Thursday, February 01, 2007
 
Before I get to the news of the day, allow me to say - I go out of town for the weekend, and you ALL upgrade to the new Blogger? That's how it seemed, at least, and that's the reason the site was down for a couple of days.

A little over a week ago, CrimeSpot.net celebrated its one year anniversary. The first year was a lot of fun, with new, interesting blogs popping up all over. I had the chance to meet a number of contributors down in Austin and hope to meet more of you over the next couple of years. You guys are what makes this site great; you write the stories, I just provide the Word templates.

In Other News: Bill Crider has been nominated for an Edgar award, as everyone who matters knows (note: if you didn't know this, you don't matter). The nominated story, "Cranked", was a direct sequel to a story he wrote for "Going Twice", the second big blog story project, and appeared in Damn Near Dead, one of the best anthologies of 2006. Congrats to Bill, to editor Duane Swear Sweirz Duane S., and to publisher David Thompson.
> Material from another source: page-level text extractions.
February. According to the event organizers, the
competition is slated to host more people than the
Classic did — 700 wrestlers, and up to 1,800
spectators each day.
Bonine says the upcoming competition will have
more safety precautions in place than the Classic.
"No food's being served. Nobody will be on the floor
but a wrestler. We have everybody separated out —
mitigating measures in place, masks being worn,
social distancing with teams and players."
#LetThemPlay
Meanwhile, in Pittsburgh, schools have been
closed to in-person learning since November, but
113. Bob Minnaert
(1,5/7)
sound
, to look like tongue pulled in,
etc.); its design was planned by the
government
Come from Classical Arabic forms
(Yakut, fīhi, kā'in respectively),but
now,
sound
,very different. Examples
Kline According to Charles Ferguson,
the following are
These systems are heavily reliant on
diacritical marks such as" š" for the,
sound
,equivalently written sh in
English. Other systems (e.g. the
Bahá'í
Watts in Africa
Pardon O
To celebrate, Duane held a contest for the best absolutely true fact about Bill. I was a little late to that party, but I happen to know that Bill has a secretary named Lincoln, and Abraham Lincoln had a secretary named Crider.

Dave Zeltserman at Hardluck Stories is now accepting submissions for the "truthiness" issue. Inspired by Stephen Colbert, Dave's zine was even plugged on Comedy Central's web site. In related news, I'm starting the "Dave Z. Sells Out" countdown.
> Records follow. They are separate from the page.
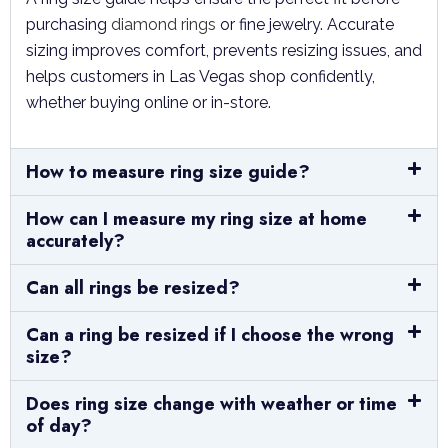
purchasing
diamond rings
or fine jewelry. Accurate
sizing improves comfort, prevents resizing issues, and
helps customers in Las Vegas shop confidently,
whether buying online or in-store.
How to measure ring size guide?
How can I measure my ring size at home
accurately?
Can all rings be resized?
Can a ring be resized if I choose the wrong
size?
Does ring size change with weather or time
of day?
Have I mentioned that ThugLit is now a monthly? After vaulting into the top rank of crime 'zines last year, now only do they pay but you can't seem to get rid of them.
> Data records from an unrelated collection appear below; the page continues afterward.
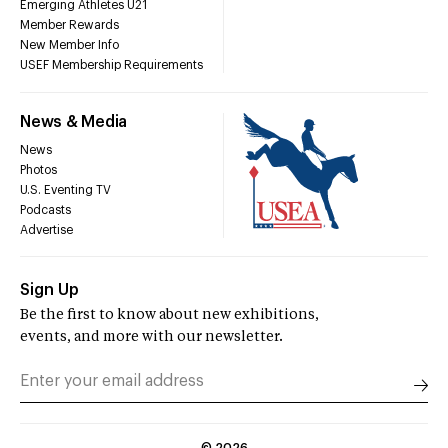
Emerging Athletes U21
Member Rewards
New Member Info
USEF Membership Requirements
News & Media
News
Photos
U.S. Eventing TV
Podcasts
Advertise
Sign Up
Be the first to know about new exhibitions,
events, and more with our newsletter.
©
2026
Last, critic Dick Adler is running his new novel, Men's Adventure, in installments over at the Rap Sheet. I implore you to go check this out immediately.

Incidentally, I just noticed that I have mentioned, just in this post, a virtual anthology posted to blogs, and webzine that has become one of the top markets in just a few issues, and novel serialized in blog posts. Anyone doubt the web has changed publishing?